The design and configuration options of a crypto module should allow the entire flow of information to and from the module or even direct physical access to the database in the module to be controlled or restricted as necessary. Depending on the application or protection requirements, it may be advisable to use physically separate input and output ports. Whatever the case, the module interfaces should be set up such that the individual data channels are logically separated from each other, even though they may possibly share a common input or output port. In connection with the key management functions for the crypto module it must be guaranteed that the output channels are separated (at least logically) from internal key generation and the input port for manual key entry. In many cases there will be separate interfaces available for the connection of an external supply voltage or an external supply pulse and for exclusive use by repair or maintenance tasks. From the standpoint of the crypto module, therefore, it makes sense to divide these up and use them as follows:

• Data input interface, which carries all the input data for the crypto module that is to be processed or edited in the module (e.g. cryptographic keys, authentication information, status information from other crypto modules, plaintext data etc.).
• Data output interface, which carries all of the data from the crypto module that is to be passed from the module to its environment (e.g. encrypted data, authentication information, control information for other crypto modules, etc.).
• Control input interface, which carries all control commands, control signals and control data for executive sequencing and setting the module's mode of operation.
• Status output interface, which outputs all signals, indications and data to the environment in order to indicate the internal security status of the crypto module.

And finally:

• Maintenance interface, which is used exclusively for maintenance and/or repair purposes.

The documentation for a crypto component should contain a description of all components (hardware, firmware and/or software).

Furthermore, the documentation should contain the complete specification of the module interfaces as well as the physical or logical ports, manual or logical control units, physical or logical indicating elements and their physical, logical or electrical properties.
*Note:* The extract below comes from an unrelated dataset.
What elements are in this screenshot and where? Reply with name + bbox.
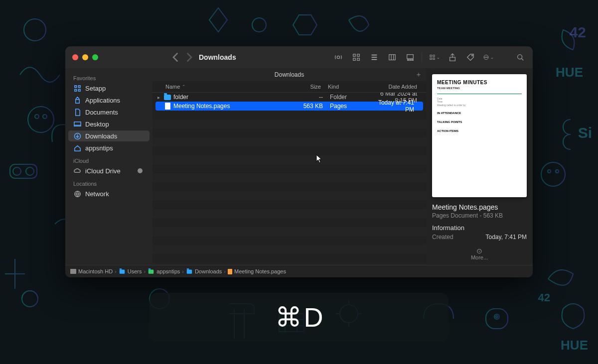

If a crypto component contains a maintenance interface, the documentation should also provide a full specification of the maintenance processes that have to be performed. All physical and logical input and output channels within the module must be explicitly declared. In addition to specific details of the way the crypto component is integrated into the intended application environment, the methods of operating and using the crypto component must also be described.

The documentation should also contain a survey of the security functionality, and if possible point out dependence on hardware, firmware or software that is not included directly in the scope of supply of the crypto component, depending on the conceptual design of the component.

The documentation about the module interfaces must be provided by the module vendor. The documentation is required in a variety of circumstances, for example by an administrator who intends integrating the crypto module into his/her system environment or by an evaluator who would like to carry out a security assessment of the crypto module.

Review questions:

• Do the configuration options of the crypto modules used allow the entire flow of information and accesses to be controlled or restricted?
• Is the documentation of the crypto component and its module interface complete?
• Are the maintenance processes that have to be performed for crypto components fully documented?